Le Caquet des Poissonnières[108] sur le departement du roy et de la cour.

Un des jours de cette semaine, comme sur le soir je me pourmenois joyeux pour donner quelque trefve à mes labeurs, et m'esgayer un peu à l'escart, secouant le joug d'une griefve agitation d'esprit et mortelle inquiétude qui me travailloit, j'aperçois une certaine de ma cognoissance, que je ne veux nommer pour l'affection que je luy porte, qui entroit comme transportée de fureur chez un eschevin de ceste ville. Je prends resolution de la suivre, tant pour me divertir que pour sçavoir la cause pour laquelle elle alloit en ce logis. Elle estoit assistée d'une autre jeune femme que je ne cognois pas. Je la suis donc et me glisse derrière la porte subtilement, où je me cache afin d'entendre les discours qu'elles tiendroient, et venir à la cognoissance du motif qui les faisoit acheminer en ce lieu. Je suis esmerveillé que j'entends une grande assemblée de personnes qui n'avoient pas volonté de rire, mais qui estoient merveilleusement affligées; j'ouvrois les oreilles et estois attentif, comme un homme qui a quelque soupçon de sa femme, lequel escoute tousjours attentivement lorsqu'il l'entend parler avec quelqu'un (elle n'estoit certes pas ma femme, ne vous persuadez pas cela). Je demeure quelque temps que je ne pouvois facilement concevoir ce que la compagnie disoit.

Mais enfin j'entens que ceste femme icy (comme je l'entens à sa parole, la frequentant ordinairement) parle en ces termes à une de ses commères, nommée Jeanne Bernet, poissonnière de la place Maubert: Vrayement, ma commère, il semble à vous voir que vous n'estes nullement faschée de l'absence et du departement du roy[109]; au moins vous n'en donnez aucun tesmoignage ny aucune marque evidente. Mais je croy que peut-estre vous portez et couvez dans l'ame la tristesse qui vous gesne, et la douleur qui vous espoinct et bourrelle l'esprit.

Jeanne Bernet. Que profite-il de declarer son mal manifestement, et donner à cognoistre à tous le tourment qui vous accable, veu qu'il n'y a aucun moyen d'y donner remède? Le roy est parti, ma commère: c'en est faict, le coup est donné, voilà Paris encore une fois bien affligé. De retourner en bref, il n'y a pas d'apparence: les affaires que l'on dict qu'il a maintenant sont trop urgentes et de trop grande importance. Nous voicy au comble de nostre malheur.
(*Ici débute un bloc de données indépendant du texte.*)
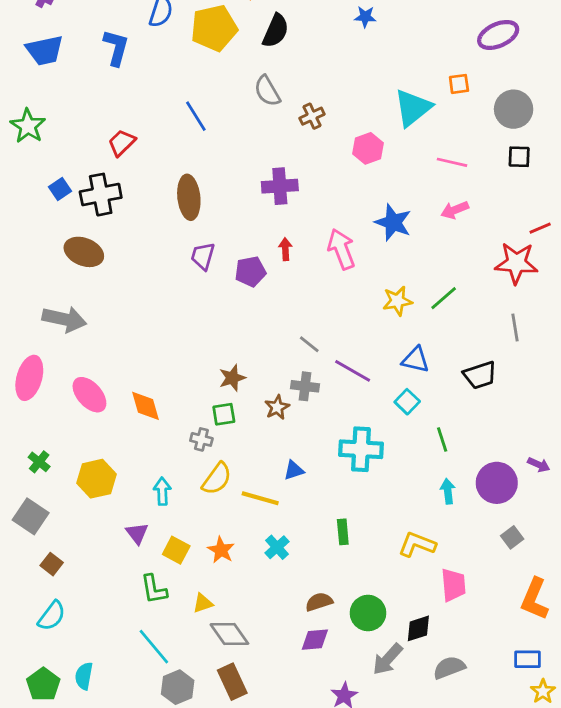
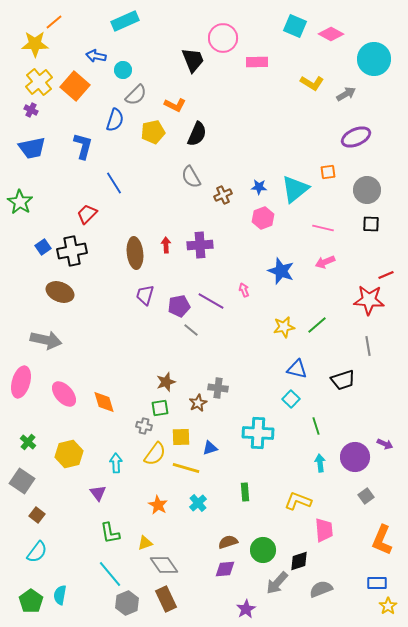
blue star: (365, 17) -> (259, 187), moved
yellow pentagon: (214, 28) -> (153, 132), size x0.7
blue line: (196, 116) -> (114, 183), moved
red arrow: (285, 249) -> (166, 245), moved
pink arrow: (341, 249) -> (244, 290), size x0.5
gray line: (309, 344) -> (191, 330), moved
purple line: (353, 371) -> (211, 301), moved
yellow square: (176, 550) -> (181, 437), moved, turned -30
—Mais, dites-moy, je vous prie, ma commère, quelles affaires a-il pour le présent? Tous les princes s'en vont, chacun fuit hors de Paris; le vieil papelard de Chancelier[110] mesme sortoit mardy par la porte de S.-Anthoine pour trainer sa queüe après le roy[111]. Que diable ne laisse-il vistement sa jaquette? Il ne voit plus pour manier les seaux; il semble qu'il est temps qu'il rende compte[112]: sa conscience est bien chargée. Voilà un estrange cas, que le roy sejourne si peu dans Paris[113].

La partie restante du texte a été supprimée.